The Internet is becoming writer-friendly again

Image by Francesco Pozzi

I’ve started writing again. It’s something I’ve wanted to do more for a long time, but there was something about the distribution methods available that I found wrong or weak or something. It was hard to put my finger on it.

All I knew was that I enjoyed writing in a journal-like bloggy form. It was personal and rambling, a way of getting my thoughts down so I could see them and refine them. Putting your words out there for others to read is a great forcing function to polish your thinking regardless of one’s skill as a writer.

The best platform for the kind of writing I enjoyed doing in the past was my blog on my personal domain. Writing there was useful to me, but it became useless to others as social platforms took over.

Medium here has solved a lot of the problems that arose when the old way of publishing started to lose its luster. They’ve cracked the code to some of the reader engagement issues independent blogging had. And the size of its readership is palpable as a writer, making it less like shouting into a void.

Facebook is improving the way it handles longer form publishing, perhaps learning from some of the nice things that Google+ did.

I’m publishing via The Guardian as the first port of call at the moment. It’s hugely helpful having an editor to chuck ideas back at you before you publish. And with a clear editorial focus I have the constraints I need to produce something more useful than the work I was doing for my own benefit.

Of course, having a community of editors collectively working with you would be awesome. That’s something we’ll make possible with Publish.org (plug: signup for updates from the Publish.org team here).

As a former active blogger I do hope and can easily imagine a day when independent loosely connected writers form powerful communities and publishing networks. It won’t look the way it did, of course.
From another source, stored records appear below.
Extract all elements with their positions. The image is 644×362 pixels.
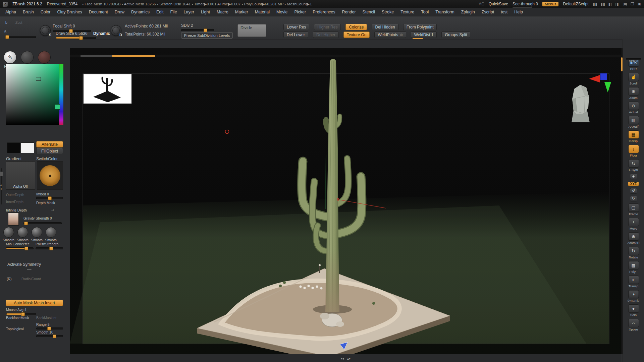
- quicksave-button[interactable]: QuickSave: [489, 2, 508, 6]
- rotate-button[interactable]: ↻ Rotate: [626, 247, 641, 259]
- see-through-slider[interactable]: See-through 0: [513, 2, 538, 6]
- menu-item[interactable]: Zscript: [478, 8, 498, 16]
- imbed-slider[interactable]: [36, 197, 63, 199]
- saturation-value-square[interactable]: [6, 64, 59, 125]
- depth-mask-button[interactable]: Depth Mask: [36, 201, 55, 205]
- main-color-swatch[interactable]: [7, 142, 20, 153]
- menu-item[interactable]: Transform: [432, 8, 458, 16]
- menu-item[interactable]: Stroke: [378, 8, 397, 16]
- alternate-button[interactable]: Alternate: [36, 141, 63, 147]
- xpose-button[interactable]: ∴ Xpose: [626, 319, 641, 331]
- menu-item[interactable]: Light: [198, 8, 213, 16]
- zoom3d-button[interactable]: ⊕ Zoom3D: [626, 232, 641, 245]
- menu-item[interactable]: Texture: [397, 8, 418, 16]
- rotate-cw-icon-button[interactable]: ↻: [626, 196, 641, 201]
- canvas-top-scrollbar[interactable]: [70, 55, 621, 57]
- sym-z-button[interactable]: [19, 269, 22, 270]
- smooth-curve-button[interactable]: Smooth: [17, 227, 28, 242]
- lock-icon-button[interactable]: ◈: [626, 174, 641, 179]
- del-lower-button[interactable]: Del Lower: [283, 32, 308, 38]
- secondary-color-swatch[interactable]: [21, 142, 34, 153]
- menu-item[interactable]: Clay Brushes: [54, 8, 86, 16]
- scroll-button[interactable]: ☝ Scroll: [626, 73, 641, 85]
- menu-item[interactable]: Brush: [19, 8, 37, 16]
- topological-button[interactable]: Topological: [6, 327, 24, 331]
- sdiv-slider[interactable]: [181, 29, 214, 31]
- xyz-button[interactable]: XYZ: [626, 181, 641, 186]
- draw-size-slider[interactable]: [56, 37, 96, 39]
- dynamic-button[interactable]: ◑ dynamic: [626, 290, 641, 302]
- sym-y-button[interactable]: [12, 269, 15, 270]
- backface-mask-button[interactable]: BackfaceMask: [6, 316, 29, 320]
- menu-item[interactable]: Marker: [232, 8, 252, 16]
- colorize-button[interactable]: Colorize: [345, 24, 367, 30]
- panel-collapse-arrows[interactable]: ◂ ◂: [0, 184, 2, 190]
- panel-toggle-icon[interactable]: ▮▮: [593, 2, 598, 6]
- mouse-avg-label[interactable]: Mouse Avg 4: [6, 308, 26, 312]
- menu-item[interactable]: Zplugin: [458, 8, 478, 16]
- smooth-curve-button[interactable]: Smooth: [46, 227, 56, 242]
- menu-item[interactable]: Picker: [291, 8, 309, 16]
- persp-button[interactable]: ▦ Persp: [626, 130, 641, 143]
- alpha-thumbnail[interactable]: Alpha Off: [6, 161, 35, 190]
- smooth10-slider[interactable]: [36, 335, 63, 337]
- menu-item[interactable]: File: [167, 8, 180, 16]
- menu-item[interactable]: Alpha: [2, 8, 19, 16]
- default-zscript-button[interactable]: DefaultZScript: [563, 2, 588, 6]
- del-hidden-button[interactable]: Del Hidden: [372, 24, 398, 30]
- from-polypaint-button[interactable]: From Polypaint: [403, 24, 437, 30]
- smooth-curve-button[interactable]: Smooth: [3, 227, 14, 242]
- freeze-subdivision-button[interactable]: Freeze SubDivision Levels: [181, 32, 233, 39]
- stroke-thumbnail[interactable]: [37, 161, 63, 190]
- nav-arrows-left-icon[interactable]: ◂◂: [340, 357, 344, 360]
- dynamic-toggle[interactable]: Dynamic: [93, 31, 110, 36]
- weld-dist-slider[interactable]: WeldDist 1: [411, 32, 437, 38]
- menu-item[interactable]: Preferences: [309, 8, 338, 16]
- rotate-ccw-icon-button[interactable]: ↺: [626, 188, 641, 194]
- transparent-button[interactable]: ◐ Transp: [626, 276, 641, 288]
- color-picker[interactable]: [6, 64, 63, 125]
- mouse-avg-slider[interactable]: [6, 313, 36, 315]
- activate-symmetry-button[interactable]: Activate Symmetry: [7, 262, 41, 267]
- polish-strength-slider[interactable]: [36, 247, 63, 249]
- polish-strength-label[interactable]: PolishStrength: [36, 242, 58, 246]
- menu-item[interactable]: Tool: [418, 8, 432, 16]
- menu-item[interactable]: test: [497, 8, 511, 16]
- infinite-depth-button[interactable]: Infinite Depth: [6, 208, 27, 212]
- local-symmetry-button[interactable]: ⇆ L.Sym: [626, 159, 641, 172]
- gravity-strength-label[interactable]: Gravity Strength 0: [23, 216, 52, 220]
- nav-arrows-updown-icon[interactable]: ▴▾: [347, 357, 351, 360]
- polyframe-button[interactable]: ▩ PolyF: [626, 261, 641, 274]
- menu-item[interactable]: Stencil: [359, 8, 379, 16]
- focal-shift-gauge[interactable]: S: [40, 25, 51, 36]
- menu-item[interactable]: Dynamics: [128, 8, 153, 16]
- menu-item[interactable]: Draw: [111, 8, 128, 16]
- fill-object-button[interactable]: FillObject: [36, 148, 63, 154]
- menu-item[interactable]: Document: [86, 8, 111, 16]
- switch-color-button[interactable]: SwitchColor: [36, 157, 58, 161]
- divide-button[interactable]: Divide: [237, 24, 266, 37]
- scrollbar-segment[interactable]: [80, 55, 112, 57]
- solo-button[interactable]: ● Solo: [626, 304, 641, 317]
- panel-toggle-icon[interactable]: ▮▮: [601, 2, 605, 6]
- floor-button[interactable]: ↓ Floor: [626, 145, 641, 157]
- higher-res-button[interactable]: Higher Res: [314, 24, 341, 30]
- intensity-slider[interactable]: [5, 36, 36, 38]
- hue-strip[interactable]: [59, 64, 63, 125]
- window-control-icon[interactable]: ▣: [638, 2, 641, 6]
- smooth10-label[interactable]: Smooth 10: [36, 330, 53, 334]
- lower-res-button[interactable]: Lower Res: [283, 24, 309, 30]
- gradient-button[interactable]: Gradient: [6, 157, 21, 161]
- weld-points-button[interactable]: WeldPoints◎: [374, 32, 406, 38]
- menu-item[interactable]: Movie: [273, 8, 291, 16]
- menu-item[interactable]: Color: [37, 8, 54, 16]
- density-gauge[interactable]: D: [111, 25, 121, 36]
- min-connected-label[interactable]: Min Connectec: [6, 242, 30, 246]
- aahalf-button[interactable]: ▥ AAHalf: [626, 116, 641, 128]
- spix-slider[interactable]: SPix 3: [626, 58, 641, 60]
- menu-item[interactable]: Render: [339, 8, 359, 16]
- sym-m-button[interactable]: [26, 269, 32, 270]
- move-button[interactable]: + Move: [626, 218, 641, 230]
- menu-item[interactable]: Layer: [180, 8, 198, 16]
- radial-symmetry-label[interactable]: (R): [7, 277, 12, 281]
But I think it would be a good thing to have federated publishing models where people have total control of what they publish, where they publish it, and how they make money, if any.

The Creative Commons licensing model is brilliant and can be used to create contracts between writers that make the business of working independently but also collectively totally possible and potentially very fruitful.

Meantime, I’m very pleased that there are more platforms recognizing that quality writing, photography and video matters to people. I hope I can contribute to that through an article here and there and via Publish.org in the future.